When I announced that I was making a film on Shakeela, a lot of eyebrows were raised. Everyone asked, ‘Why a film on Shakeela?’ My answer is, ‘Why not?’ Of course, she made adult films and even if I was making a film on her films, there is nothing wrong. But it is not only about her films, it is about a girl from a minority community and poor background coming from the slums of Chennai and becoming a superstar in Malayalam cinema, a woman swimming against the tide and dominating in a male-dominated industry, being cornered and going back to a hand-to-mouth existence. There is a strong message about the hypocritical society we live in. There is an imbalance in gender in the film industry even now, if you compare pay scale, the stories being written etc. People like Kangana Ranaut, Vidya Balan, Richa Chadha are making a difference but there is still a long way to go.

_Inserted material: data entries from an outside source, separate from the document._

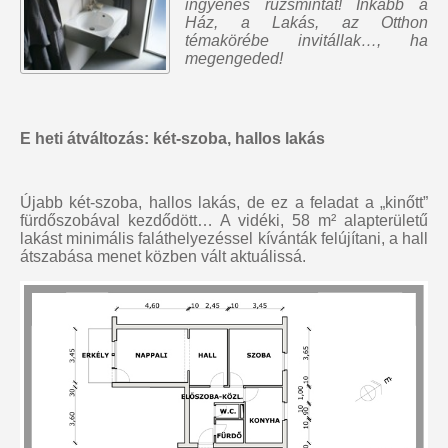
ingyenes rúzsmintát
! Inkább a
Ház, a Lakás, az Otthon
témakörébe invitállak…, ha
megengeded!
E heti átváltozás: két-szoba, hallos lakás
Újabb két-szoba, hallos lakás, de ez a feladat a „kinőtt”
fürdőszobával kezdődött… A vidéki, 58 m² alapterületű
lakást minimális faláthelyezéssel kívánták felújítani, a hall
átszabása menet közben vált aktuálissá.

How was your experience of working with Richa Chadha?
Oh, it was a great experience. Richa has a lot of layers in her acting. I am glad that she did this role because she is a very realistic actor. We were trying to narrate a real story about a real person and we needed someone who can do justice to that. It is one of the biggest films for her as well – the title is on her and it is the biggest pan-Indian film which has been made in five languages.
Did you have any reservations about Shakeela getting a theatrical release in such times?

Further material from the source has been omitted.